> Exercise instructions
Everything in the entries except the pictures must be repeated exactly.

> Supplied data
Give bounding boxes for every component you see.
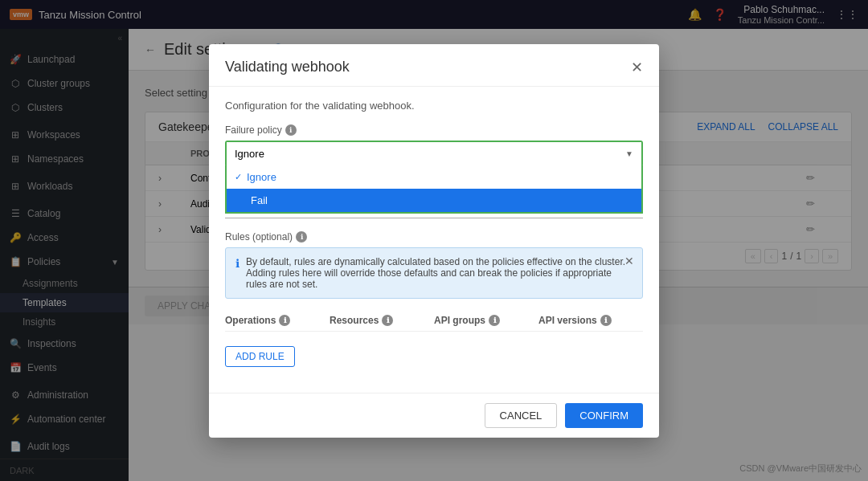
rules-group: Rules (optional) ℹ ℹ By default, rules a… — [225, 231, 643, 367]
dropdown-options: ✓ Ignore Fail — [225, 165, 643, 214]
failure-policy-label: Failure policy ℹ — [225, 124, 643, 136]
rules-info-banner: ℹ By default, rules are dynamically calc… — [225, 247, 643, 299]
operations-info-icon[interactable]: ℹ — [279, 315, 290, 326]
info-banner-close[interactable]: ✕ — [624, 255, 634, 267]
modal-overlay: Validating webhook ✕ Configuration for t… — [0, 0, 868, 481]
dropdown-value: Ignore — [235, 148, 264, 160]
cancel-button[interactable]: CANCEL — [485, 403, 558, 428]
col-api-versions: API versions ℹ — [538, 315, 643, 326]
rules-info-icon[interactable]: ℹ — [296, 231, 307, 243]
dropdown-option-ignore[interactable]: ✓ Ignore — [227, 165, 641, 189]
add-rule-button[interactable]: ADD RULE — [225, 346, 295, 367]
resources-info-icon[interactable]: ℹ — [382, 315, 393, 326]
dropdown-option-fail[interactable]: Fail — [227, 189, 641, 212]
modal-title: Validating webhook — [225, 59, 350, 75]
api-groups-info-icon[interactable]: ℹ — [489, 315, 500, 326]
failure-policy-group: Failure policy ℹ Ignore ▼ ✓ Ignore — [225, 124, 643, 167]
confirm-button[interactable]: CONFIRM — [565, 403, 643, 428]
col-resources: Resources ℹ — [330, 315, 434, 326]
api-versions-info-icon[interactable]: ℹ — [600, 315, 612, 326]
modal-body: Configuration for the validating webhook… — [209, 87, 659, 393]
modal-close-button[interactable]: ✕ — [631, 59, 643, 76]
check-icon: ✓ — [235, 172, 242, 182]
rules-table-header: Operations ℹ Resources ℹ API groups ℹ AP… — [225, 310, 643, 332]
modal-footer: CANCEL CONFIRM — [209, 393, 659, 438]
rules-info-text: By default, rules are dynamically calcul… — [246, 256, 633, 290]
col-operations: Operations ℹ — [225, 315, 330, 326]
modal-subtitle: Configuration for the validating webhook… — [225, 100, 643, 112]
info-banner-icon: ℹ — [235, 257, 240, 270]
failure-policy-info-icon[interactable]: ℹ — [285, 124, 297, 136]
dropdown-arrow-icon: ▼ — [625, 149, 633, 158]
failure-policy-dropdown[interactable]: Ignore ▼ ✓ Ignore Fail — [225, 141, 643, 167]
col-api-groups: API groups ℹ — [434, 315, 538, 326]
modal-header: Validating webhook ✕ — [209, 44, 659, 87]
rules-label: Rules (optional) ℹ — [225, 231, 643, 243]
dropdown-selected-value[interactable]: Ignore ▼ — [227, 142, 641, 165]
modal-dialog: Validating webhook ✕ Configuration for t… — [209, 44, 659, 438]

> Response to this task
Give bounding boxes for every component you see.
rules-group: Rules (optional) ℹ ℹ By default, rules a… — [225, 231, 643, 367]
dropdown-options: ✓ Ignore Fail — [225, 165, 643, 214]
failure-policy-label: Failure policy ℹ — [225, 124, 643, 136]
rules-info-banner: ℹ By default, rules are dynamically calc… — [225, 247, 643, 299]
operations-info-icon[interactable]: ℹ — [279, 315, 290, 326]
info-banner-close[interactable]: ✕ — [624, 255, 634, 267]
modal-overlay: Validating webhook ✕ Configuration for t… — [0, 0, 868, 481]
dropdown-value: Ignore — [235, 148, 264, 160]
cancel-button[interactable]: CANCEL — [485, 403, 558, 428]
col-api-versions: API versions ℹ — [538, 315, 643, 326]
rules-info-icon[interactable]: ℹ — [296, 231, 307, 243]
dropdown-option-ignore[interactable]: ✓ Ignore — [227, 165, 641, 189]
add-rule-button[interactable]: ADD RULE — [225, 346, 295, 367]
resources-info-icon[interactable]: ℹ — [382, 315, 393, 326]
dropdown-option-fail[interactable]: Fail — [227, 189, 641, 212]
modal-title: Validating webhook — [225, 59, 350, 75]
api-groups-info-icon[interactable]: ℹ — [489, 315, 500, 326]
failure-policy-group: Failure policy ℹ Ignore ▼ ✓ Ignore — [225, 124, 643, 167]
confirm-button[interactable]: CONFIRM — [565, 403, 643, 428]
col-resources: Resources ℹ — [330, 315, 434, 326]
api-versions-info-icon[interactable]: ℹ — [600, 315, 612, 326]
modal-body: Configuration for the validating webhook… — [209, 87, 659, 393]
modal-close-button[interactable]: ✕ — [631, 59, 643, 76]
check-icon: ✓ — [235, 172, 242, 182]
rules-table-header: Operations ℹ Resources ℹ API groups ℹ AP… — [225, 310, 643, 332]
modal-footer: CANCEL CONFIRM — [209, 393, 659, 438]
rules-info-text: By default, rules are dynamically calcul… — [246, 256, 633, 290]
col-operations: Operations ℹ — [225, 315, 330, 326]
modal-subtitle: Configuration for the validating webhook… — [225, 100, 643, 112]
info-banner-icon: ℹ — [235, 257, 240, 270]
failure-policy-info-icon[interactable]: ℹ — [285, 124, 297, 136]
dropdown-arrow-icon: ▼ — [625, 149, 633, 158]
failure-policy-dropdown[interactable]: Ignore ▼ ✓ Ignore Fail — [225, 141, 643, 167]
col-api-groups: API groups ℹ — [434, 315, 538, 326]
modal-header: Validating webhook ✕ — [209, 44, 659, 87]
rules-label: Rules (optional) ℹ — [225, 231, 643, 243]
dropdown-selected-value[interactable]: Ignore ▼ — [227, 142, 641, 165]
modal-dialog: Validating webhook ✕ Configuration for t… — [209, 44, 659, 438]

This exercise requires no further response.